-- Provided information --
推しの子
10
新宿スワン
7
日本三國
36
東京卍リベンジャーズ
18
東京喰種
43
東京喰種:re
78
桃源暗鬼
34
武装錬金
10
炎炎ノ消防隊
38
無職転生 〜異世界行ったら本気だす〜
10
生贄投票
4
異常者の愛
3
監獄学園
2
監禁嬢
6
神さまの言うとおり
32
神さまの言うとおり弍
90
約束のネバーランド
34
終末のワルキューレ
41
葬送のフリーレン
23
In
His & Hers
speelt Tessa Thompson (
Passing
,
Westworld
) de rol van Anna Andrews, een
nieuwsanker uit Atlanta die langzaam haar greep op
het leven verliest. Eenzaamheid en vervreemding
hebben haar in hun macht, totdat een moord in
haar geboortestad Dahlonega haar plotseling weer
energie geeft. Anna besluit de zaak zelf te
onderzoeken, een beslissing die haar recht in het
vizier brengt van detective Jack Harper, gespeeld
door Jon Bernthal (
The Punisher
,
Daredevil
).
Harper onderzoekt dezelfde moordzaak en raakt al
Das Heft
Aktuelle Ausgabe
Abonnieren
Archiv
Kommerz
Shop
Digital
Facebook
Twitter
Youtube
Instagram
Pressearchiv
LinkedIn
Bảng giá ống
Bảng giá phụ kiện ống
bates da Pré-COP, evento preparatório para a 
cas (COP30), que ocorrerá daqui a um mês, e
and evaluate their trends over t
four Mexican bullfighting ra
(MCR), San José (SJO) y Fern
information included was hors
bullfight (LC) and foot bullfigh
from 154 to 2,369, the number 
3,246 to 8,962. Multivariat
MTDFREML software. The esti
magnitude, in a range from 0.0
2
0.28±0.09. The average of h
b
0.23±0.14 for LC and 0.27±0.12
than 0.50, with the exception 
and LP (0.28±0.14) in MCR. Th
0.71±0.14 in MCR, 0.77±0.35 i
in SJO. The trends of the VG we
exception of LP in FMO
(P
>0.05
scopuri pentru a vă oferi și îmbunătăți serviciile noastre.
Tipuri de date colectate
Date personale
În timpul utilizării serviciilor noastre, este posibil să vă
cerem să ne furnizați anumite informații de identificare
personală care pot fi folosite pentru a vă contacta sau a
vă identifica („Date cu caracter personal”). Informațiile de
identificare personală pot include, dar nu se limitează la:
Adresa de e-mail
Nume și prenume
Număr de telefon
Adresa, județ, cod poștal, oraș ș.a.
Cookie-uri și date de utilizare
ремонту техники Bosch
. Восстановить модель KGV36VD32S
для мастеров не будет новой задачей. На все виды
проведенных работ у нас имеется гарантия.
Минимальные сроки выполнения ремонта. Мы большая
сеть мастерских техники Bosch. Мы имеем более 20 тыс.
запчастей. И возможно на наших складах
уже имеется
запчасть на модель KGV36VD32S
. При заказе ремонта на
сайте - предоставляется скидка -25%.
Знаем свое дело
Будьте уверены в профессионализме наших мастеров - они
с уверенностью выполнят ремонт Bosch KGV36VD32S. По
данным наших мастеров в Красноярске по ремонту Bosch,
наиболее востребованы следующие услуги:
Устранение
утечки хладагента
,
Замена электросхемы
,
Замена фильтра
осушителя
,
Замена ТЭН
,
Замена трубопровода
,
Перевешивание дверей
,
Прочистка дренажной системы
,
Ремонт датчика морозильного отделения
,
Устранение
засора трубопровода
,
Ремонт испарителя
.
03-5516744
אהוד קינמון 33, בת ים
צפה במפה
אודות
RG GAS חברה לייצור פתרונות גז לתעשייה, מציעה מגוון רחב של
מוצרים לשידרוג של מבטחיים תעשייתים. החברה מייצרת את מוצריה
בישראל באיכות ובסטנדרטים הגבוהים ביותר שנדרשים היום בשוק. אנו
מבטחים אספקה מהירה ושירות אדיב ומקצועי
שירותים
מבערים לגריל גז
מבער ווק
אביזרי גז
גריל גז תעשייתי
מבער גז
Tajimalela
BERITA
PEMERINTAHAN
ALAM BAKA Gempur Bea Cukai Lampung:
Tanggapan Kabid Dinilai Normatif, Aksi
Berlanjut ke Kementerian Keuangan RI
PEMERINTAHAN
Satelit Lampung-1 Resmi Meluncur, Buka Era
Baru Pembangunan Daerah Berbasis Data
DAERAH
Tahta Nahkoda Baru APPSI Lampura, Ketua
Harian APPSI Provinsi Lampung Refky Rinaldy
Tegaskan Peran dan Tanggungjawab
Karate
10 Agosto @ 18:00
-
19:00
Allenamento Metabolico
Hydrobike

-- Exercise objective --
Copy the records exactly, keeping every word in place.

-- Result for this exercise --
推しの子
10
新宿スワン
7
日本三國
36
東京卍リベンジャーズ
18
東京喰種
43
東京喰種:re
78
桃源暗鬼
34
武装錬金
10
炎炎ノ消防隊
38
無職転生 〜異世界行ったら本気だす〜
10
生贄投票
4
異常者の愛
3
監獄学園
2
監禁嬢
6
神さまの言うとおり
32
神さまの言うとおり弍
90
約束のネバーランド
34
終末のワルキューレ
41
葬送のフリーレン
23
In
His & Hers
speelt Tessa Thompson (
Passing
,
Westworld
) de rol van Anna Andrews, een
nieuwsanker uit Atlanta die langzaam haar greep op
het leven verliest. Eenzaamheid en vervreemding
hebben haar in hun macht, totdat een moord in
haar geboortestad Dahlonega haar plotseling weer
energie geeft. Anna besluit de zaak zelf te
onderzoeken, een beslissing die haar recht in het
vizier brengt van detective Jack Harper, gespeeld
door Jon Bernthal (
The Punisher
,
Daredevil
).
Harper onderzoekt dezelfde moordzaak en raakt al
Das Heft
Aktuelle Ausgabe
Abonnieren
Archiv
Kommerz
Shop
Digital
Facebook
Twitter
Youtube
Instagram
Pressearchiv
LinkedIn
Bảng giá ống
Bảng giá phụ kiện ống
bates da Pré-COP, evento preparatório para a 
cas (COP30), que ocorrerá daqui a um mês, e
and evaluate their trends over t
four Mexican bullfighting ra
(MCR), San José (SJO) y Fern
information included was hors
bullfight (LC) and foot bullfigh
from 154 to 2,369, the number 
3,246 to 8,962. Multivariat
MTDFREML software. The esti
magnitude, in a range from 0.0
2
0.28±0.09. The average of h
b
0.23±0.14 for LC and 0.27±0.12
than 0.50, with the exception 
and LP (0.28±0.14) in MCR. Th
0.71±0.14 in MCR, 0.77±0.35 i
in SJO. The trends of the VG we
exception of LP in FMO
(P
>0.05
scopuri pentru a vă oferi și îmbunătăți serviciile noastre.
Tipuri de date colectate
Date personale
În timpul utilizării serviciilor noastre, este posibil să vă
cerem să ne furnizați anumite informații de identificare
personală care pot fi folosite pentru a vă contacta sau a
vă identifica („Date cu caracter personal”). Informațiile de
identificare personală pot include, dar nu se limitează la:
Adresa de e-mail
Nume și prenume
Număr de telefon
Adresa, județ, cod poștal, oraș ș.a.
Cookie-uri și date de utilizare
ремонту техники Bosch
. Восстановить модель KGV36VD32S
для мастеров не будет новой задачей. На все виды
проведенных работ у нас имеется гарантия.
Минимальные сроки выполнения ремонта. Мы большая
сеть мастерских техники Bosch. Мы имеем более 20 тыс.
запчастей. И возможно на наших складах
уже имеется
запчасть на модель KGV36VD32S
. При заказе ремонта на
сайте - предоставляется скидка -25%.
Знаем свое дело
Будьте уверены в профессионализме наших мастеров - они
с уверенностью выполнят ремонт Bosch KGV36VD32S. По
данным наших мастеров в Красноярске по ремонту Bosch,
наиболее востребованы следующие услуги:
Устранение
утечки хладагента
,
Замена электросхемы
,
Замена фильтра
осушителя
,
Замена ТЭН
,
Замена трубопровода
,
Перевешивание дверей
,
Прочистка дренажной системы
,
Ремонт датчика морозильного отделения
,
Устранение
засора трубопровода
,
Ремонт испарителя
.
03-5516744
אהוד קינמון 33, בת ים
צפה במפה
אודות
RG GAS חברה לייצור פתרונות גז לתעשייה, מציעה מגוון רחב של
מוצרים לשידרוג של מבטחיים תעשייתים. החברה מייצרת את מוצריה
בישראל באיכות ובסטנדרטים הגבוהים ביותר שנדרשים היום בשוק. אנו
מבטחים אספקה מהירה ושירות אדיב ומקצועי
שירותים
מבערים לגריל גז
מבער ווק
אביזרי גז
גריל גז תעשייתי
מבער גז
Tajimalela
BERITA
PEMERINTAHAN
ALAM BAKA Gempur Bea Cukai Lampung:
Tanggapan Kabid Dinilai Normatif, Aksi
Berlanjut ke Kementerian Keuangan RI
PEMERINTAHAN
Satelit Lampung-1 Resmi Meluncur, Buka Era
Baru Pembangunan Daerah Berbasis Data
DAERAH
Tahta Nahkoda Baru APPSI Lampura, Ketua
Harian APPSI Provinsi Lampung Refky Rinaldy
Tegaskan Peran dan Tanggungjawab
Karate
10 Agosto @ 18:00
-
19:00
Allenamento Metabolico
Hydrobike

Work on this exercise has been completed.